Yes, it’s true: The mega best-selling pharmaceutical mental health panacea called antidepressants just don’t work. When speaking about antidepressant therapy I usually try to be fair and say, “antidepressants might work for some people,” but frankly, that’s a bunch of horse shot. Study after study after study comes out exposing these most over-prescribed meds for the frauds they actually are; so I just can’t bear to keep perpetuating the lie. Antidepressants don’t work! At least not for what they’re supposed to work for, that’s for sure.

Take this latest study out of Great Britain which looked at previously undisclosed data of 47 clinical trials conducted by the drug companies themselves. The data became available through the U.S. freedom of information laws. I pointed out in an earlier post that many drug companies hide relevant information to make their product appear beneficial. Lots of money is made as a result of this practice, even if the information only stays hidden for a brief time.
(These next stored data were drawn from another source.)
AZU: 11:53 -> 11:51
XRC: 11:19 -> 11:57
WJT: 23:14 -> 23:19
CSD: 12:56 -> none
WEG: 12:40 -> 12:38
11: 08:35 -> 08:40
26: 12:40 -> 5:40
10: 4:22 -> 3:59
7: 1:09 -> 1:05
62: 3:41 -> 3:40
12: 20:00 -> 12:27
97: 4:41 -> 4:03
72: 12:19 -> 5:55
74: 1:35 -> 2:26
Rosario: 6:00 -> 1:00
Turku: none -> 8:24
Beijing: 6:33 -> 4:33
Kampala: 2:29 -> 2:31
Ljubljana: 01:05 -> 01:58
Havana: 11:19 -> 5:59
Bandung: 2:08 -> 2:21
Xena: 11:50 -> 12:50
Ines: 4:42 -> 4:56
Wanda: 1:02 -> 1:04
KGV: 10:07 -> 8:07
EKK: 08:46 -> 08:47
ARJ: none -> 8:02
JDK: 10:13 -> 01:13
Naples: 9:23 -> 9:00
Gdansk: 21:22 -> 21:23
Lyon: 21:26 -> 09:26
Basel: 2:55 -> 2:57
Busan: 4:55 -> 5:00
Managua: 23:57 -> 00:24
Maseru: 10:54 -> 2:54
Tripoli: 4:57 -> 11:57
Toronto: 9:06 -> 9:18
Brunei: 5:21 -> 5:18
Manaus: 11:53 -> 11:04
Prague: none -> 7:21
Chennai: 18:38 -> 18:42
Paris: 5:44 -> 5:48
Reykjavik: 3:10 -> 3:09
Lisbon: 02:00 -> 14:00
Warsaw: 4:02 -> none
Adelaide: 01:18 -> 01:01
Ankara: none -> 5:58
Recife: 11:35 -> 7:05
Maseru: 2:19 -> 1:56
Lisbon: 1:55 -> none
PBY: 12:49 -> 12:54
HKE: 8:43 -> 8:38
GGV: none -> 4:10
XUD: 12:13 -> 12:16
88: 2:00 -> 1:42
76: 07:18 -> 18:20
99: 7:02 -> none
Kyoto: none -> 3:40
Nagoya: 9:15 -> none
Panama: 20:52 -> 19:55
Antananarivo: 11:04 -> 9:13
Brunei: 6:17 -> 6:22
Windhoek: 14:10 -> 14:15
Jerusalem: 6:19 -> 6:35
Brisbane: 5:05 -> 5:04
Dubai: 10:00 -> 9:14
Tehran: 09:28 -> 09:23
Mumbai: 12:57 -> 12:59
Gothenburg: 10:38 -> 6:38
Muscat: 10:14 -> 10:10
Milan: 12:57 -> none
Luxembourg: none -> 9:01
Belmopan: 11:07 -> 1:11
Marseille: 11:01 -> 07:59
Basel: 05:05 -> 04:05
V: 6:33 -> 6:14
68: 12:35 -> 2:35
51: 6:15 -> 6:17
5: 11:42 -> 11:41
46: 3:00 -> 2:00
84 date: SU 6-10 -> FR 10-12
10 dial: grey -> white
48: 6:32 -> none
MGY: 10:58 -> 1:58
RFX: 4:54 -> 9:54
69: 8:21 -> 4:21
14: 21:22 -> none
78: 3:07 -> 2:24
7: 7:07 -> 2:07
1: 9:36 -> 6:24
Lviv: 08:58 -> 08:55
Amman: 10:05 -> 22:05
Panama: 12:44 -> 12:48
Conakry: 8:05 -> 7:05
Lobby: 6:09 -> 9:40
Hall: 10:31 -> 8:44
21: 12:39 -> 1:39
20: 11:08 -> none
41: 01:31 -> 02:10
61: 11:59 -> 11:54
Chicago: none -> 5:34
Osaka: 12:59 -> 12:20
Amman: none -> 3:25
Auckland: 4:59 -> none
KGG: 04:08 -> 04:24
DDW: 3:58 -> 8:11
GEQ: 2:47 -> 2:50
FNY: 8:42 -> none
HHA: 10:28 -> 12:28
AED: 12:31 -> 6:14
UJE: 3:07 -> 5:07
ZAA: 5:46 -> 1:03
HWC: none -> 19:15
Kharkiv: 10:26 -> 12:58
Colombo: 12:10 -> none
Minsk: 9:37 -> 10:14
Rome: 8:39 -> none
But what makes the antidepressant sham so shameful is that, as a treatment option for depression, it has been treated as the holy grail of the biochemical theory of mental illness. I discuss this fallacy in detail in my upcoming book, The Six Keys To Optimal Health. It is one of the most faulty scientific theories to ever be unleashed upon the public. And it has been heavily propagandized for one reason only: Antidepressant therapy brings big bucks.

Oh, don’t get me wrong: people who take antidepressants feel something. Most of these drugs simulate speed, so lots of people get high from them. But since it’s a medically prescribed substance, they wouldn’t call it high. Oh no, instead they might say evened-out; calm; or “balanced”. Yeah right, balanced. You’ve got to check out this article on parents requesting drugs to give their college kids an “edge”. Nice, Dad; hook Junior–he’s worth it.

Here’s the truth as stated by research team leader Professor Irving Kirsch of Hull University, in northern England, who conducted the study, “The difference in improvement between patients taking placebos and patients taking anti-depressants is not very great. This means that depressed people can improve without chemical treatments.”

He goes on to say, “Given these results, there seems little reason to prescribe antidepressant medication to any but the most severely depressed patients unless alternative treatments have failed to provide a benefit.” And I tell you, like me before him, he’s just being nice. It’s only a matter of time before the good professor gets fed up and proclaims the truth to the world as I have: Antidepressants don’t work! Time to give them up.